Brazilian beauty products company

Natura Cosméticos S.A. is a Brazilian global personal care cosmetics group headquartered in São Paulo. The Natura Cosméticos currently includes the homonymous brand and Avon Products. The Group is present in 73 countries across all continents except Antarctica. Natura Cosméticos was founded in 1969 by Antônio Luiz Seabra and became a public company listed on São Paulo Stock Exchange in 2004. Currently the company is the largest Brazilian cosmetics company by revenue. In May 2019 Natura announced that it had entered into definitive agreement to acquire Avon Products, Inc. The transaction was approved by Brazilian regulations authorities in the beginning of November 2019 and was completed in January 2020, making Natura & Co the 4th largest pure-play beauty company in the world. In 2025, the Natura sold the global Avon operations (with exception of Latin America and Russia) to Regent LP and in the following year it is the company's turn to decide whether to sell its Russian operations to local company Arnest Group.

==History==
In 1974, Natura adopted direct sales as sales model. In 2018 it had more than 6.6 million "consultants" (resellers) worldwide being the largest in the world.

Natura is a founding member of the Union for Ethical BioTrade, gradually ensuring that its sourcing practices promote the conservation of biodiversity, respect traditional knowledge and their goal is to share profits and resources with all participants in the supply chain. Natura does not test its cosmetic products on animals during development or production. The company follows international safety regulations for its manufacturing processes.

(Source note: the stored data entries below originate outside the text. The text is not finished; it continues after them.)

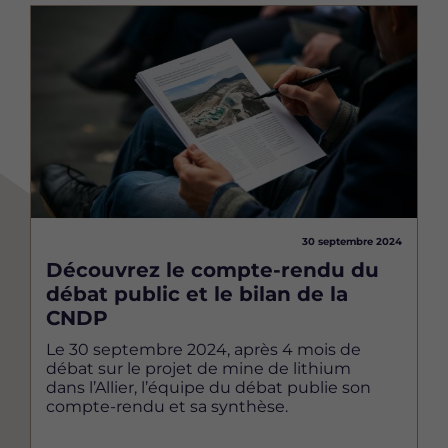
Image
30 septembre 2024
Découvrez le compte-rendu du
débat public et le bilan de la
CNDP
Le 30 septembre 2024, après 4 mois de
débat sur le projet de mine de lithium
dans l’Allier, l’équipe du débat publie son
compte-rendu et sa synthèse.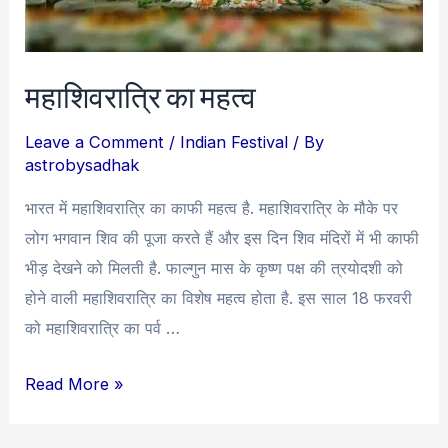
महाशिवरात्रि का महत्व
Leave a Comment
/
Indian Festival
/ By
astrobysadhak
भारत में महाशिवरात्रि का काफी महत्व है. महाशिवरात्रि के मौके पर
लोग भगवान शिव की पूजा करते हैं और इस दिन शिव मंदिरों में भी काफी
भीड़ देखने को मिलती है. फाल्गुन मास के कृष्ण पक्ष की त्रयोदशी को
होने वाली महाशिवरात्रि का विशेष महत्व होता है. इस साल 18 फरवरी
को महाशिवरात्रि का पर्व …
महाशिवरात्रि
Read More »
का
महत्व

Being a public company since 2004, its shares are listed on Novo Mercado (the highest level of corporate governance or Stock Exchange Ibovespa). Natura's performance in 2017 shows a consolidated gross revenue of R$9.9 billion, a growth of 24.5% over the previous year. Its consolidated net income was R$670.3 million.

In 2005, Natura opened its first boutique in Paris, France. In 2013, Natura acquired Aesop. In January 2023, Natura sold the brand to L'Oréal.

In Brazil, major competitors of Natura are O Boticário, L'Oréal, Estée Lauder Companies, Jequiti and others.

From 2020 until 2024 American depositary shares of Natura traded on the New York Stock Exchange (NYSE). Its acquisition of Avon Products in 2020 turned Natura into the world’s fourth largest pure-play beauty group.

==Business model==
Natura operates as a multi-level marketing company.
Natura promotes its image as an eco-friendly, sustainable company (using natural products, working toward sustainable environment and social support etc.). The company also uses ordinary women rather than supermodels in its advertisements.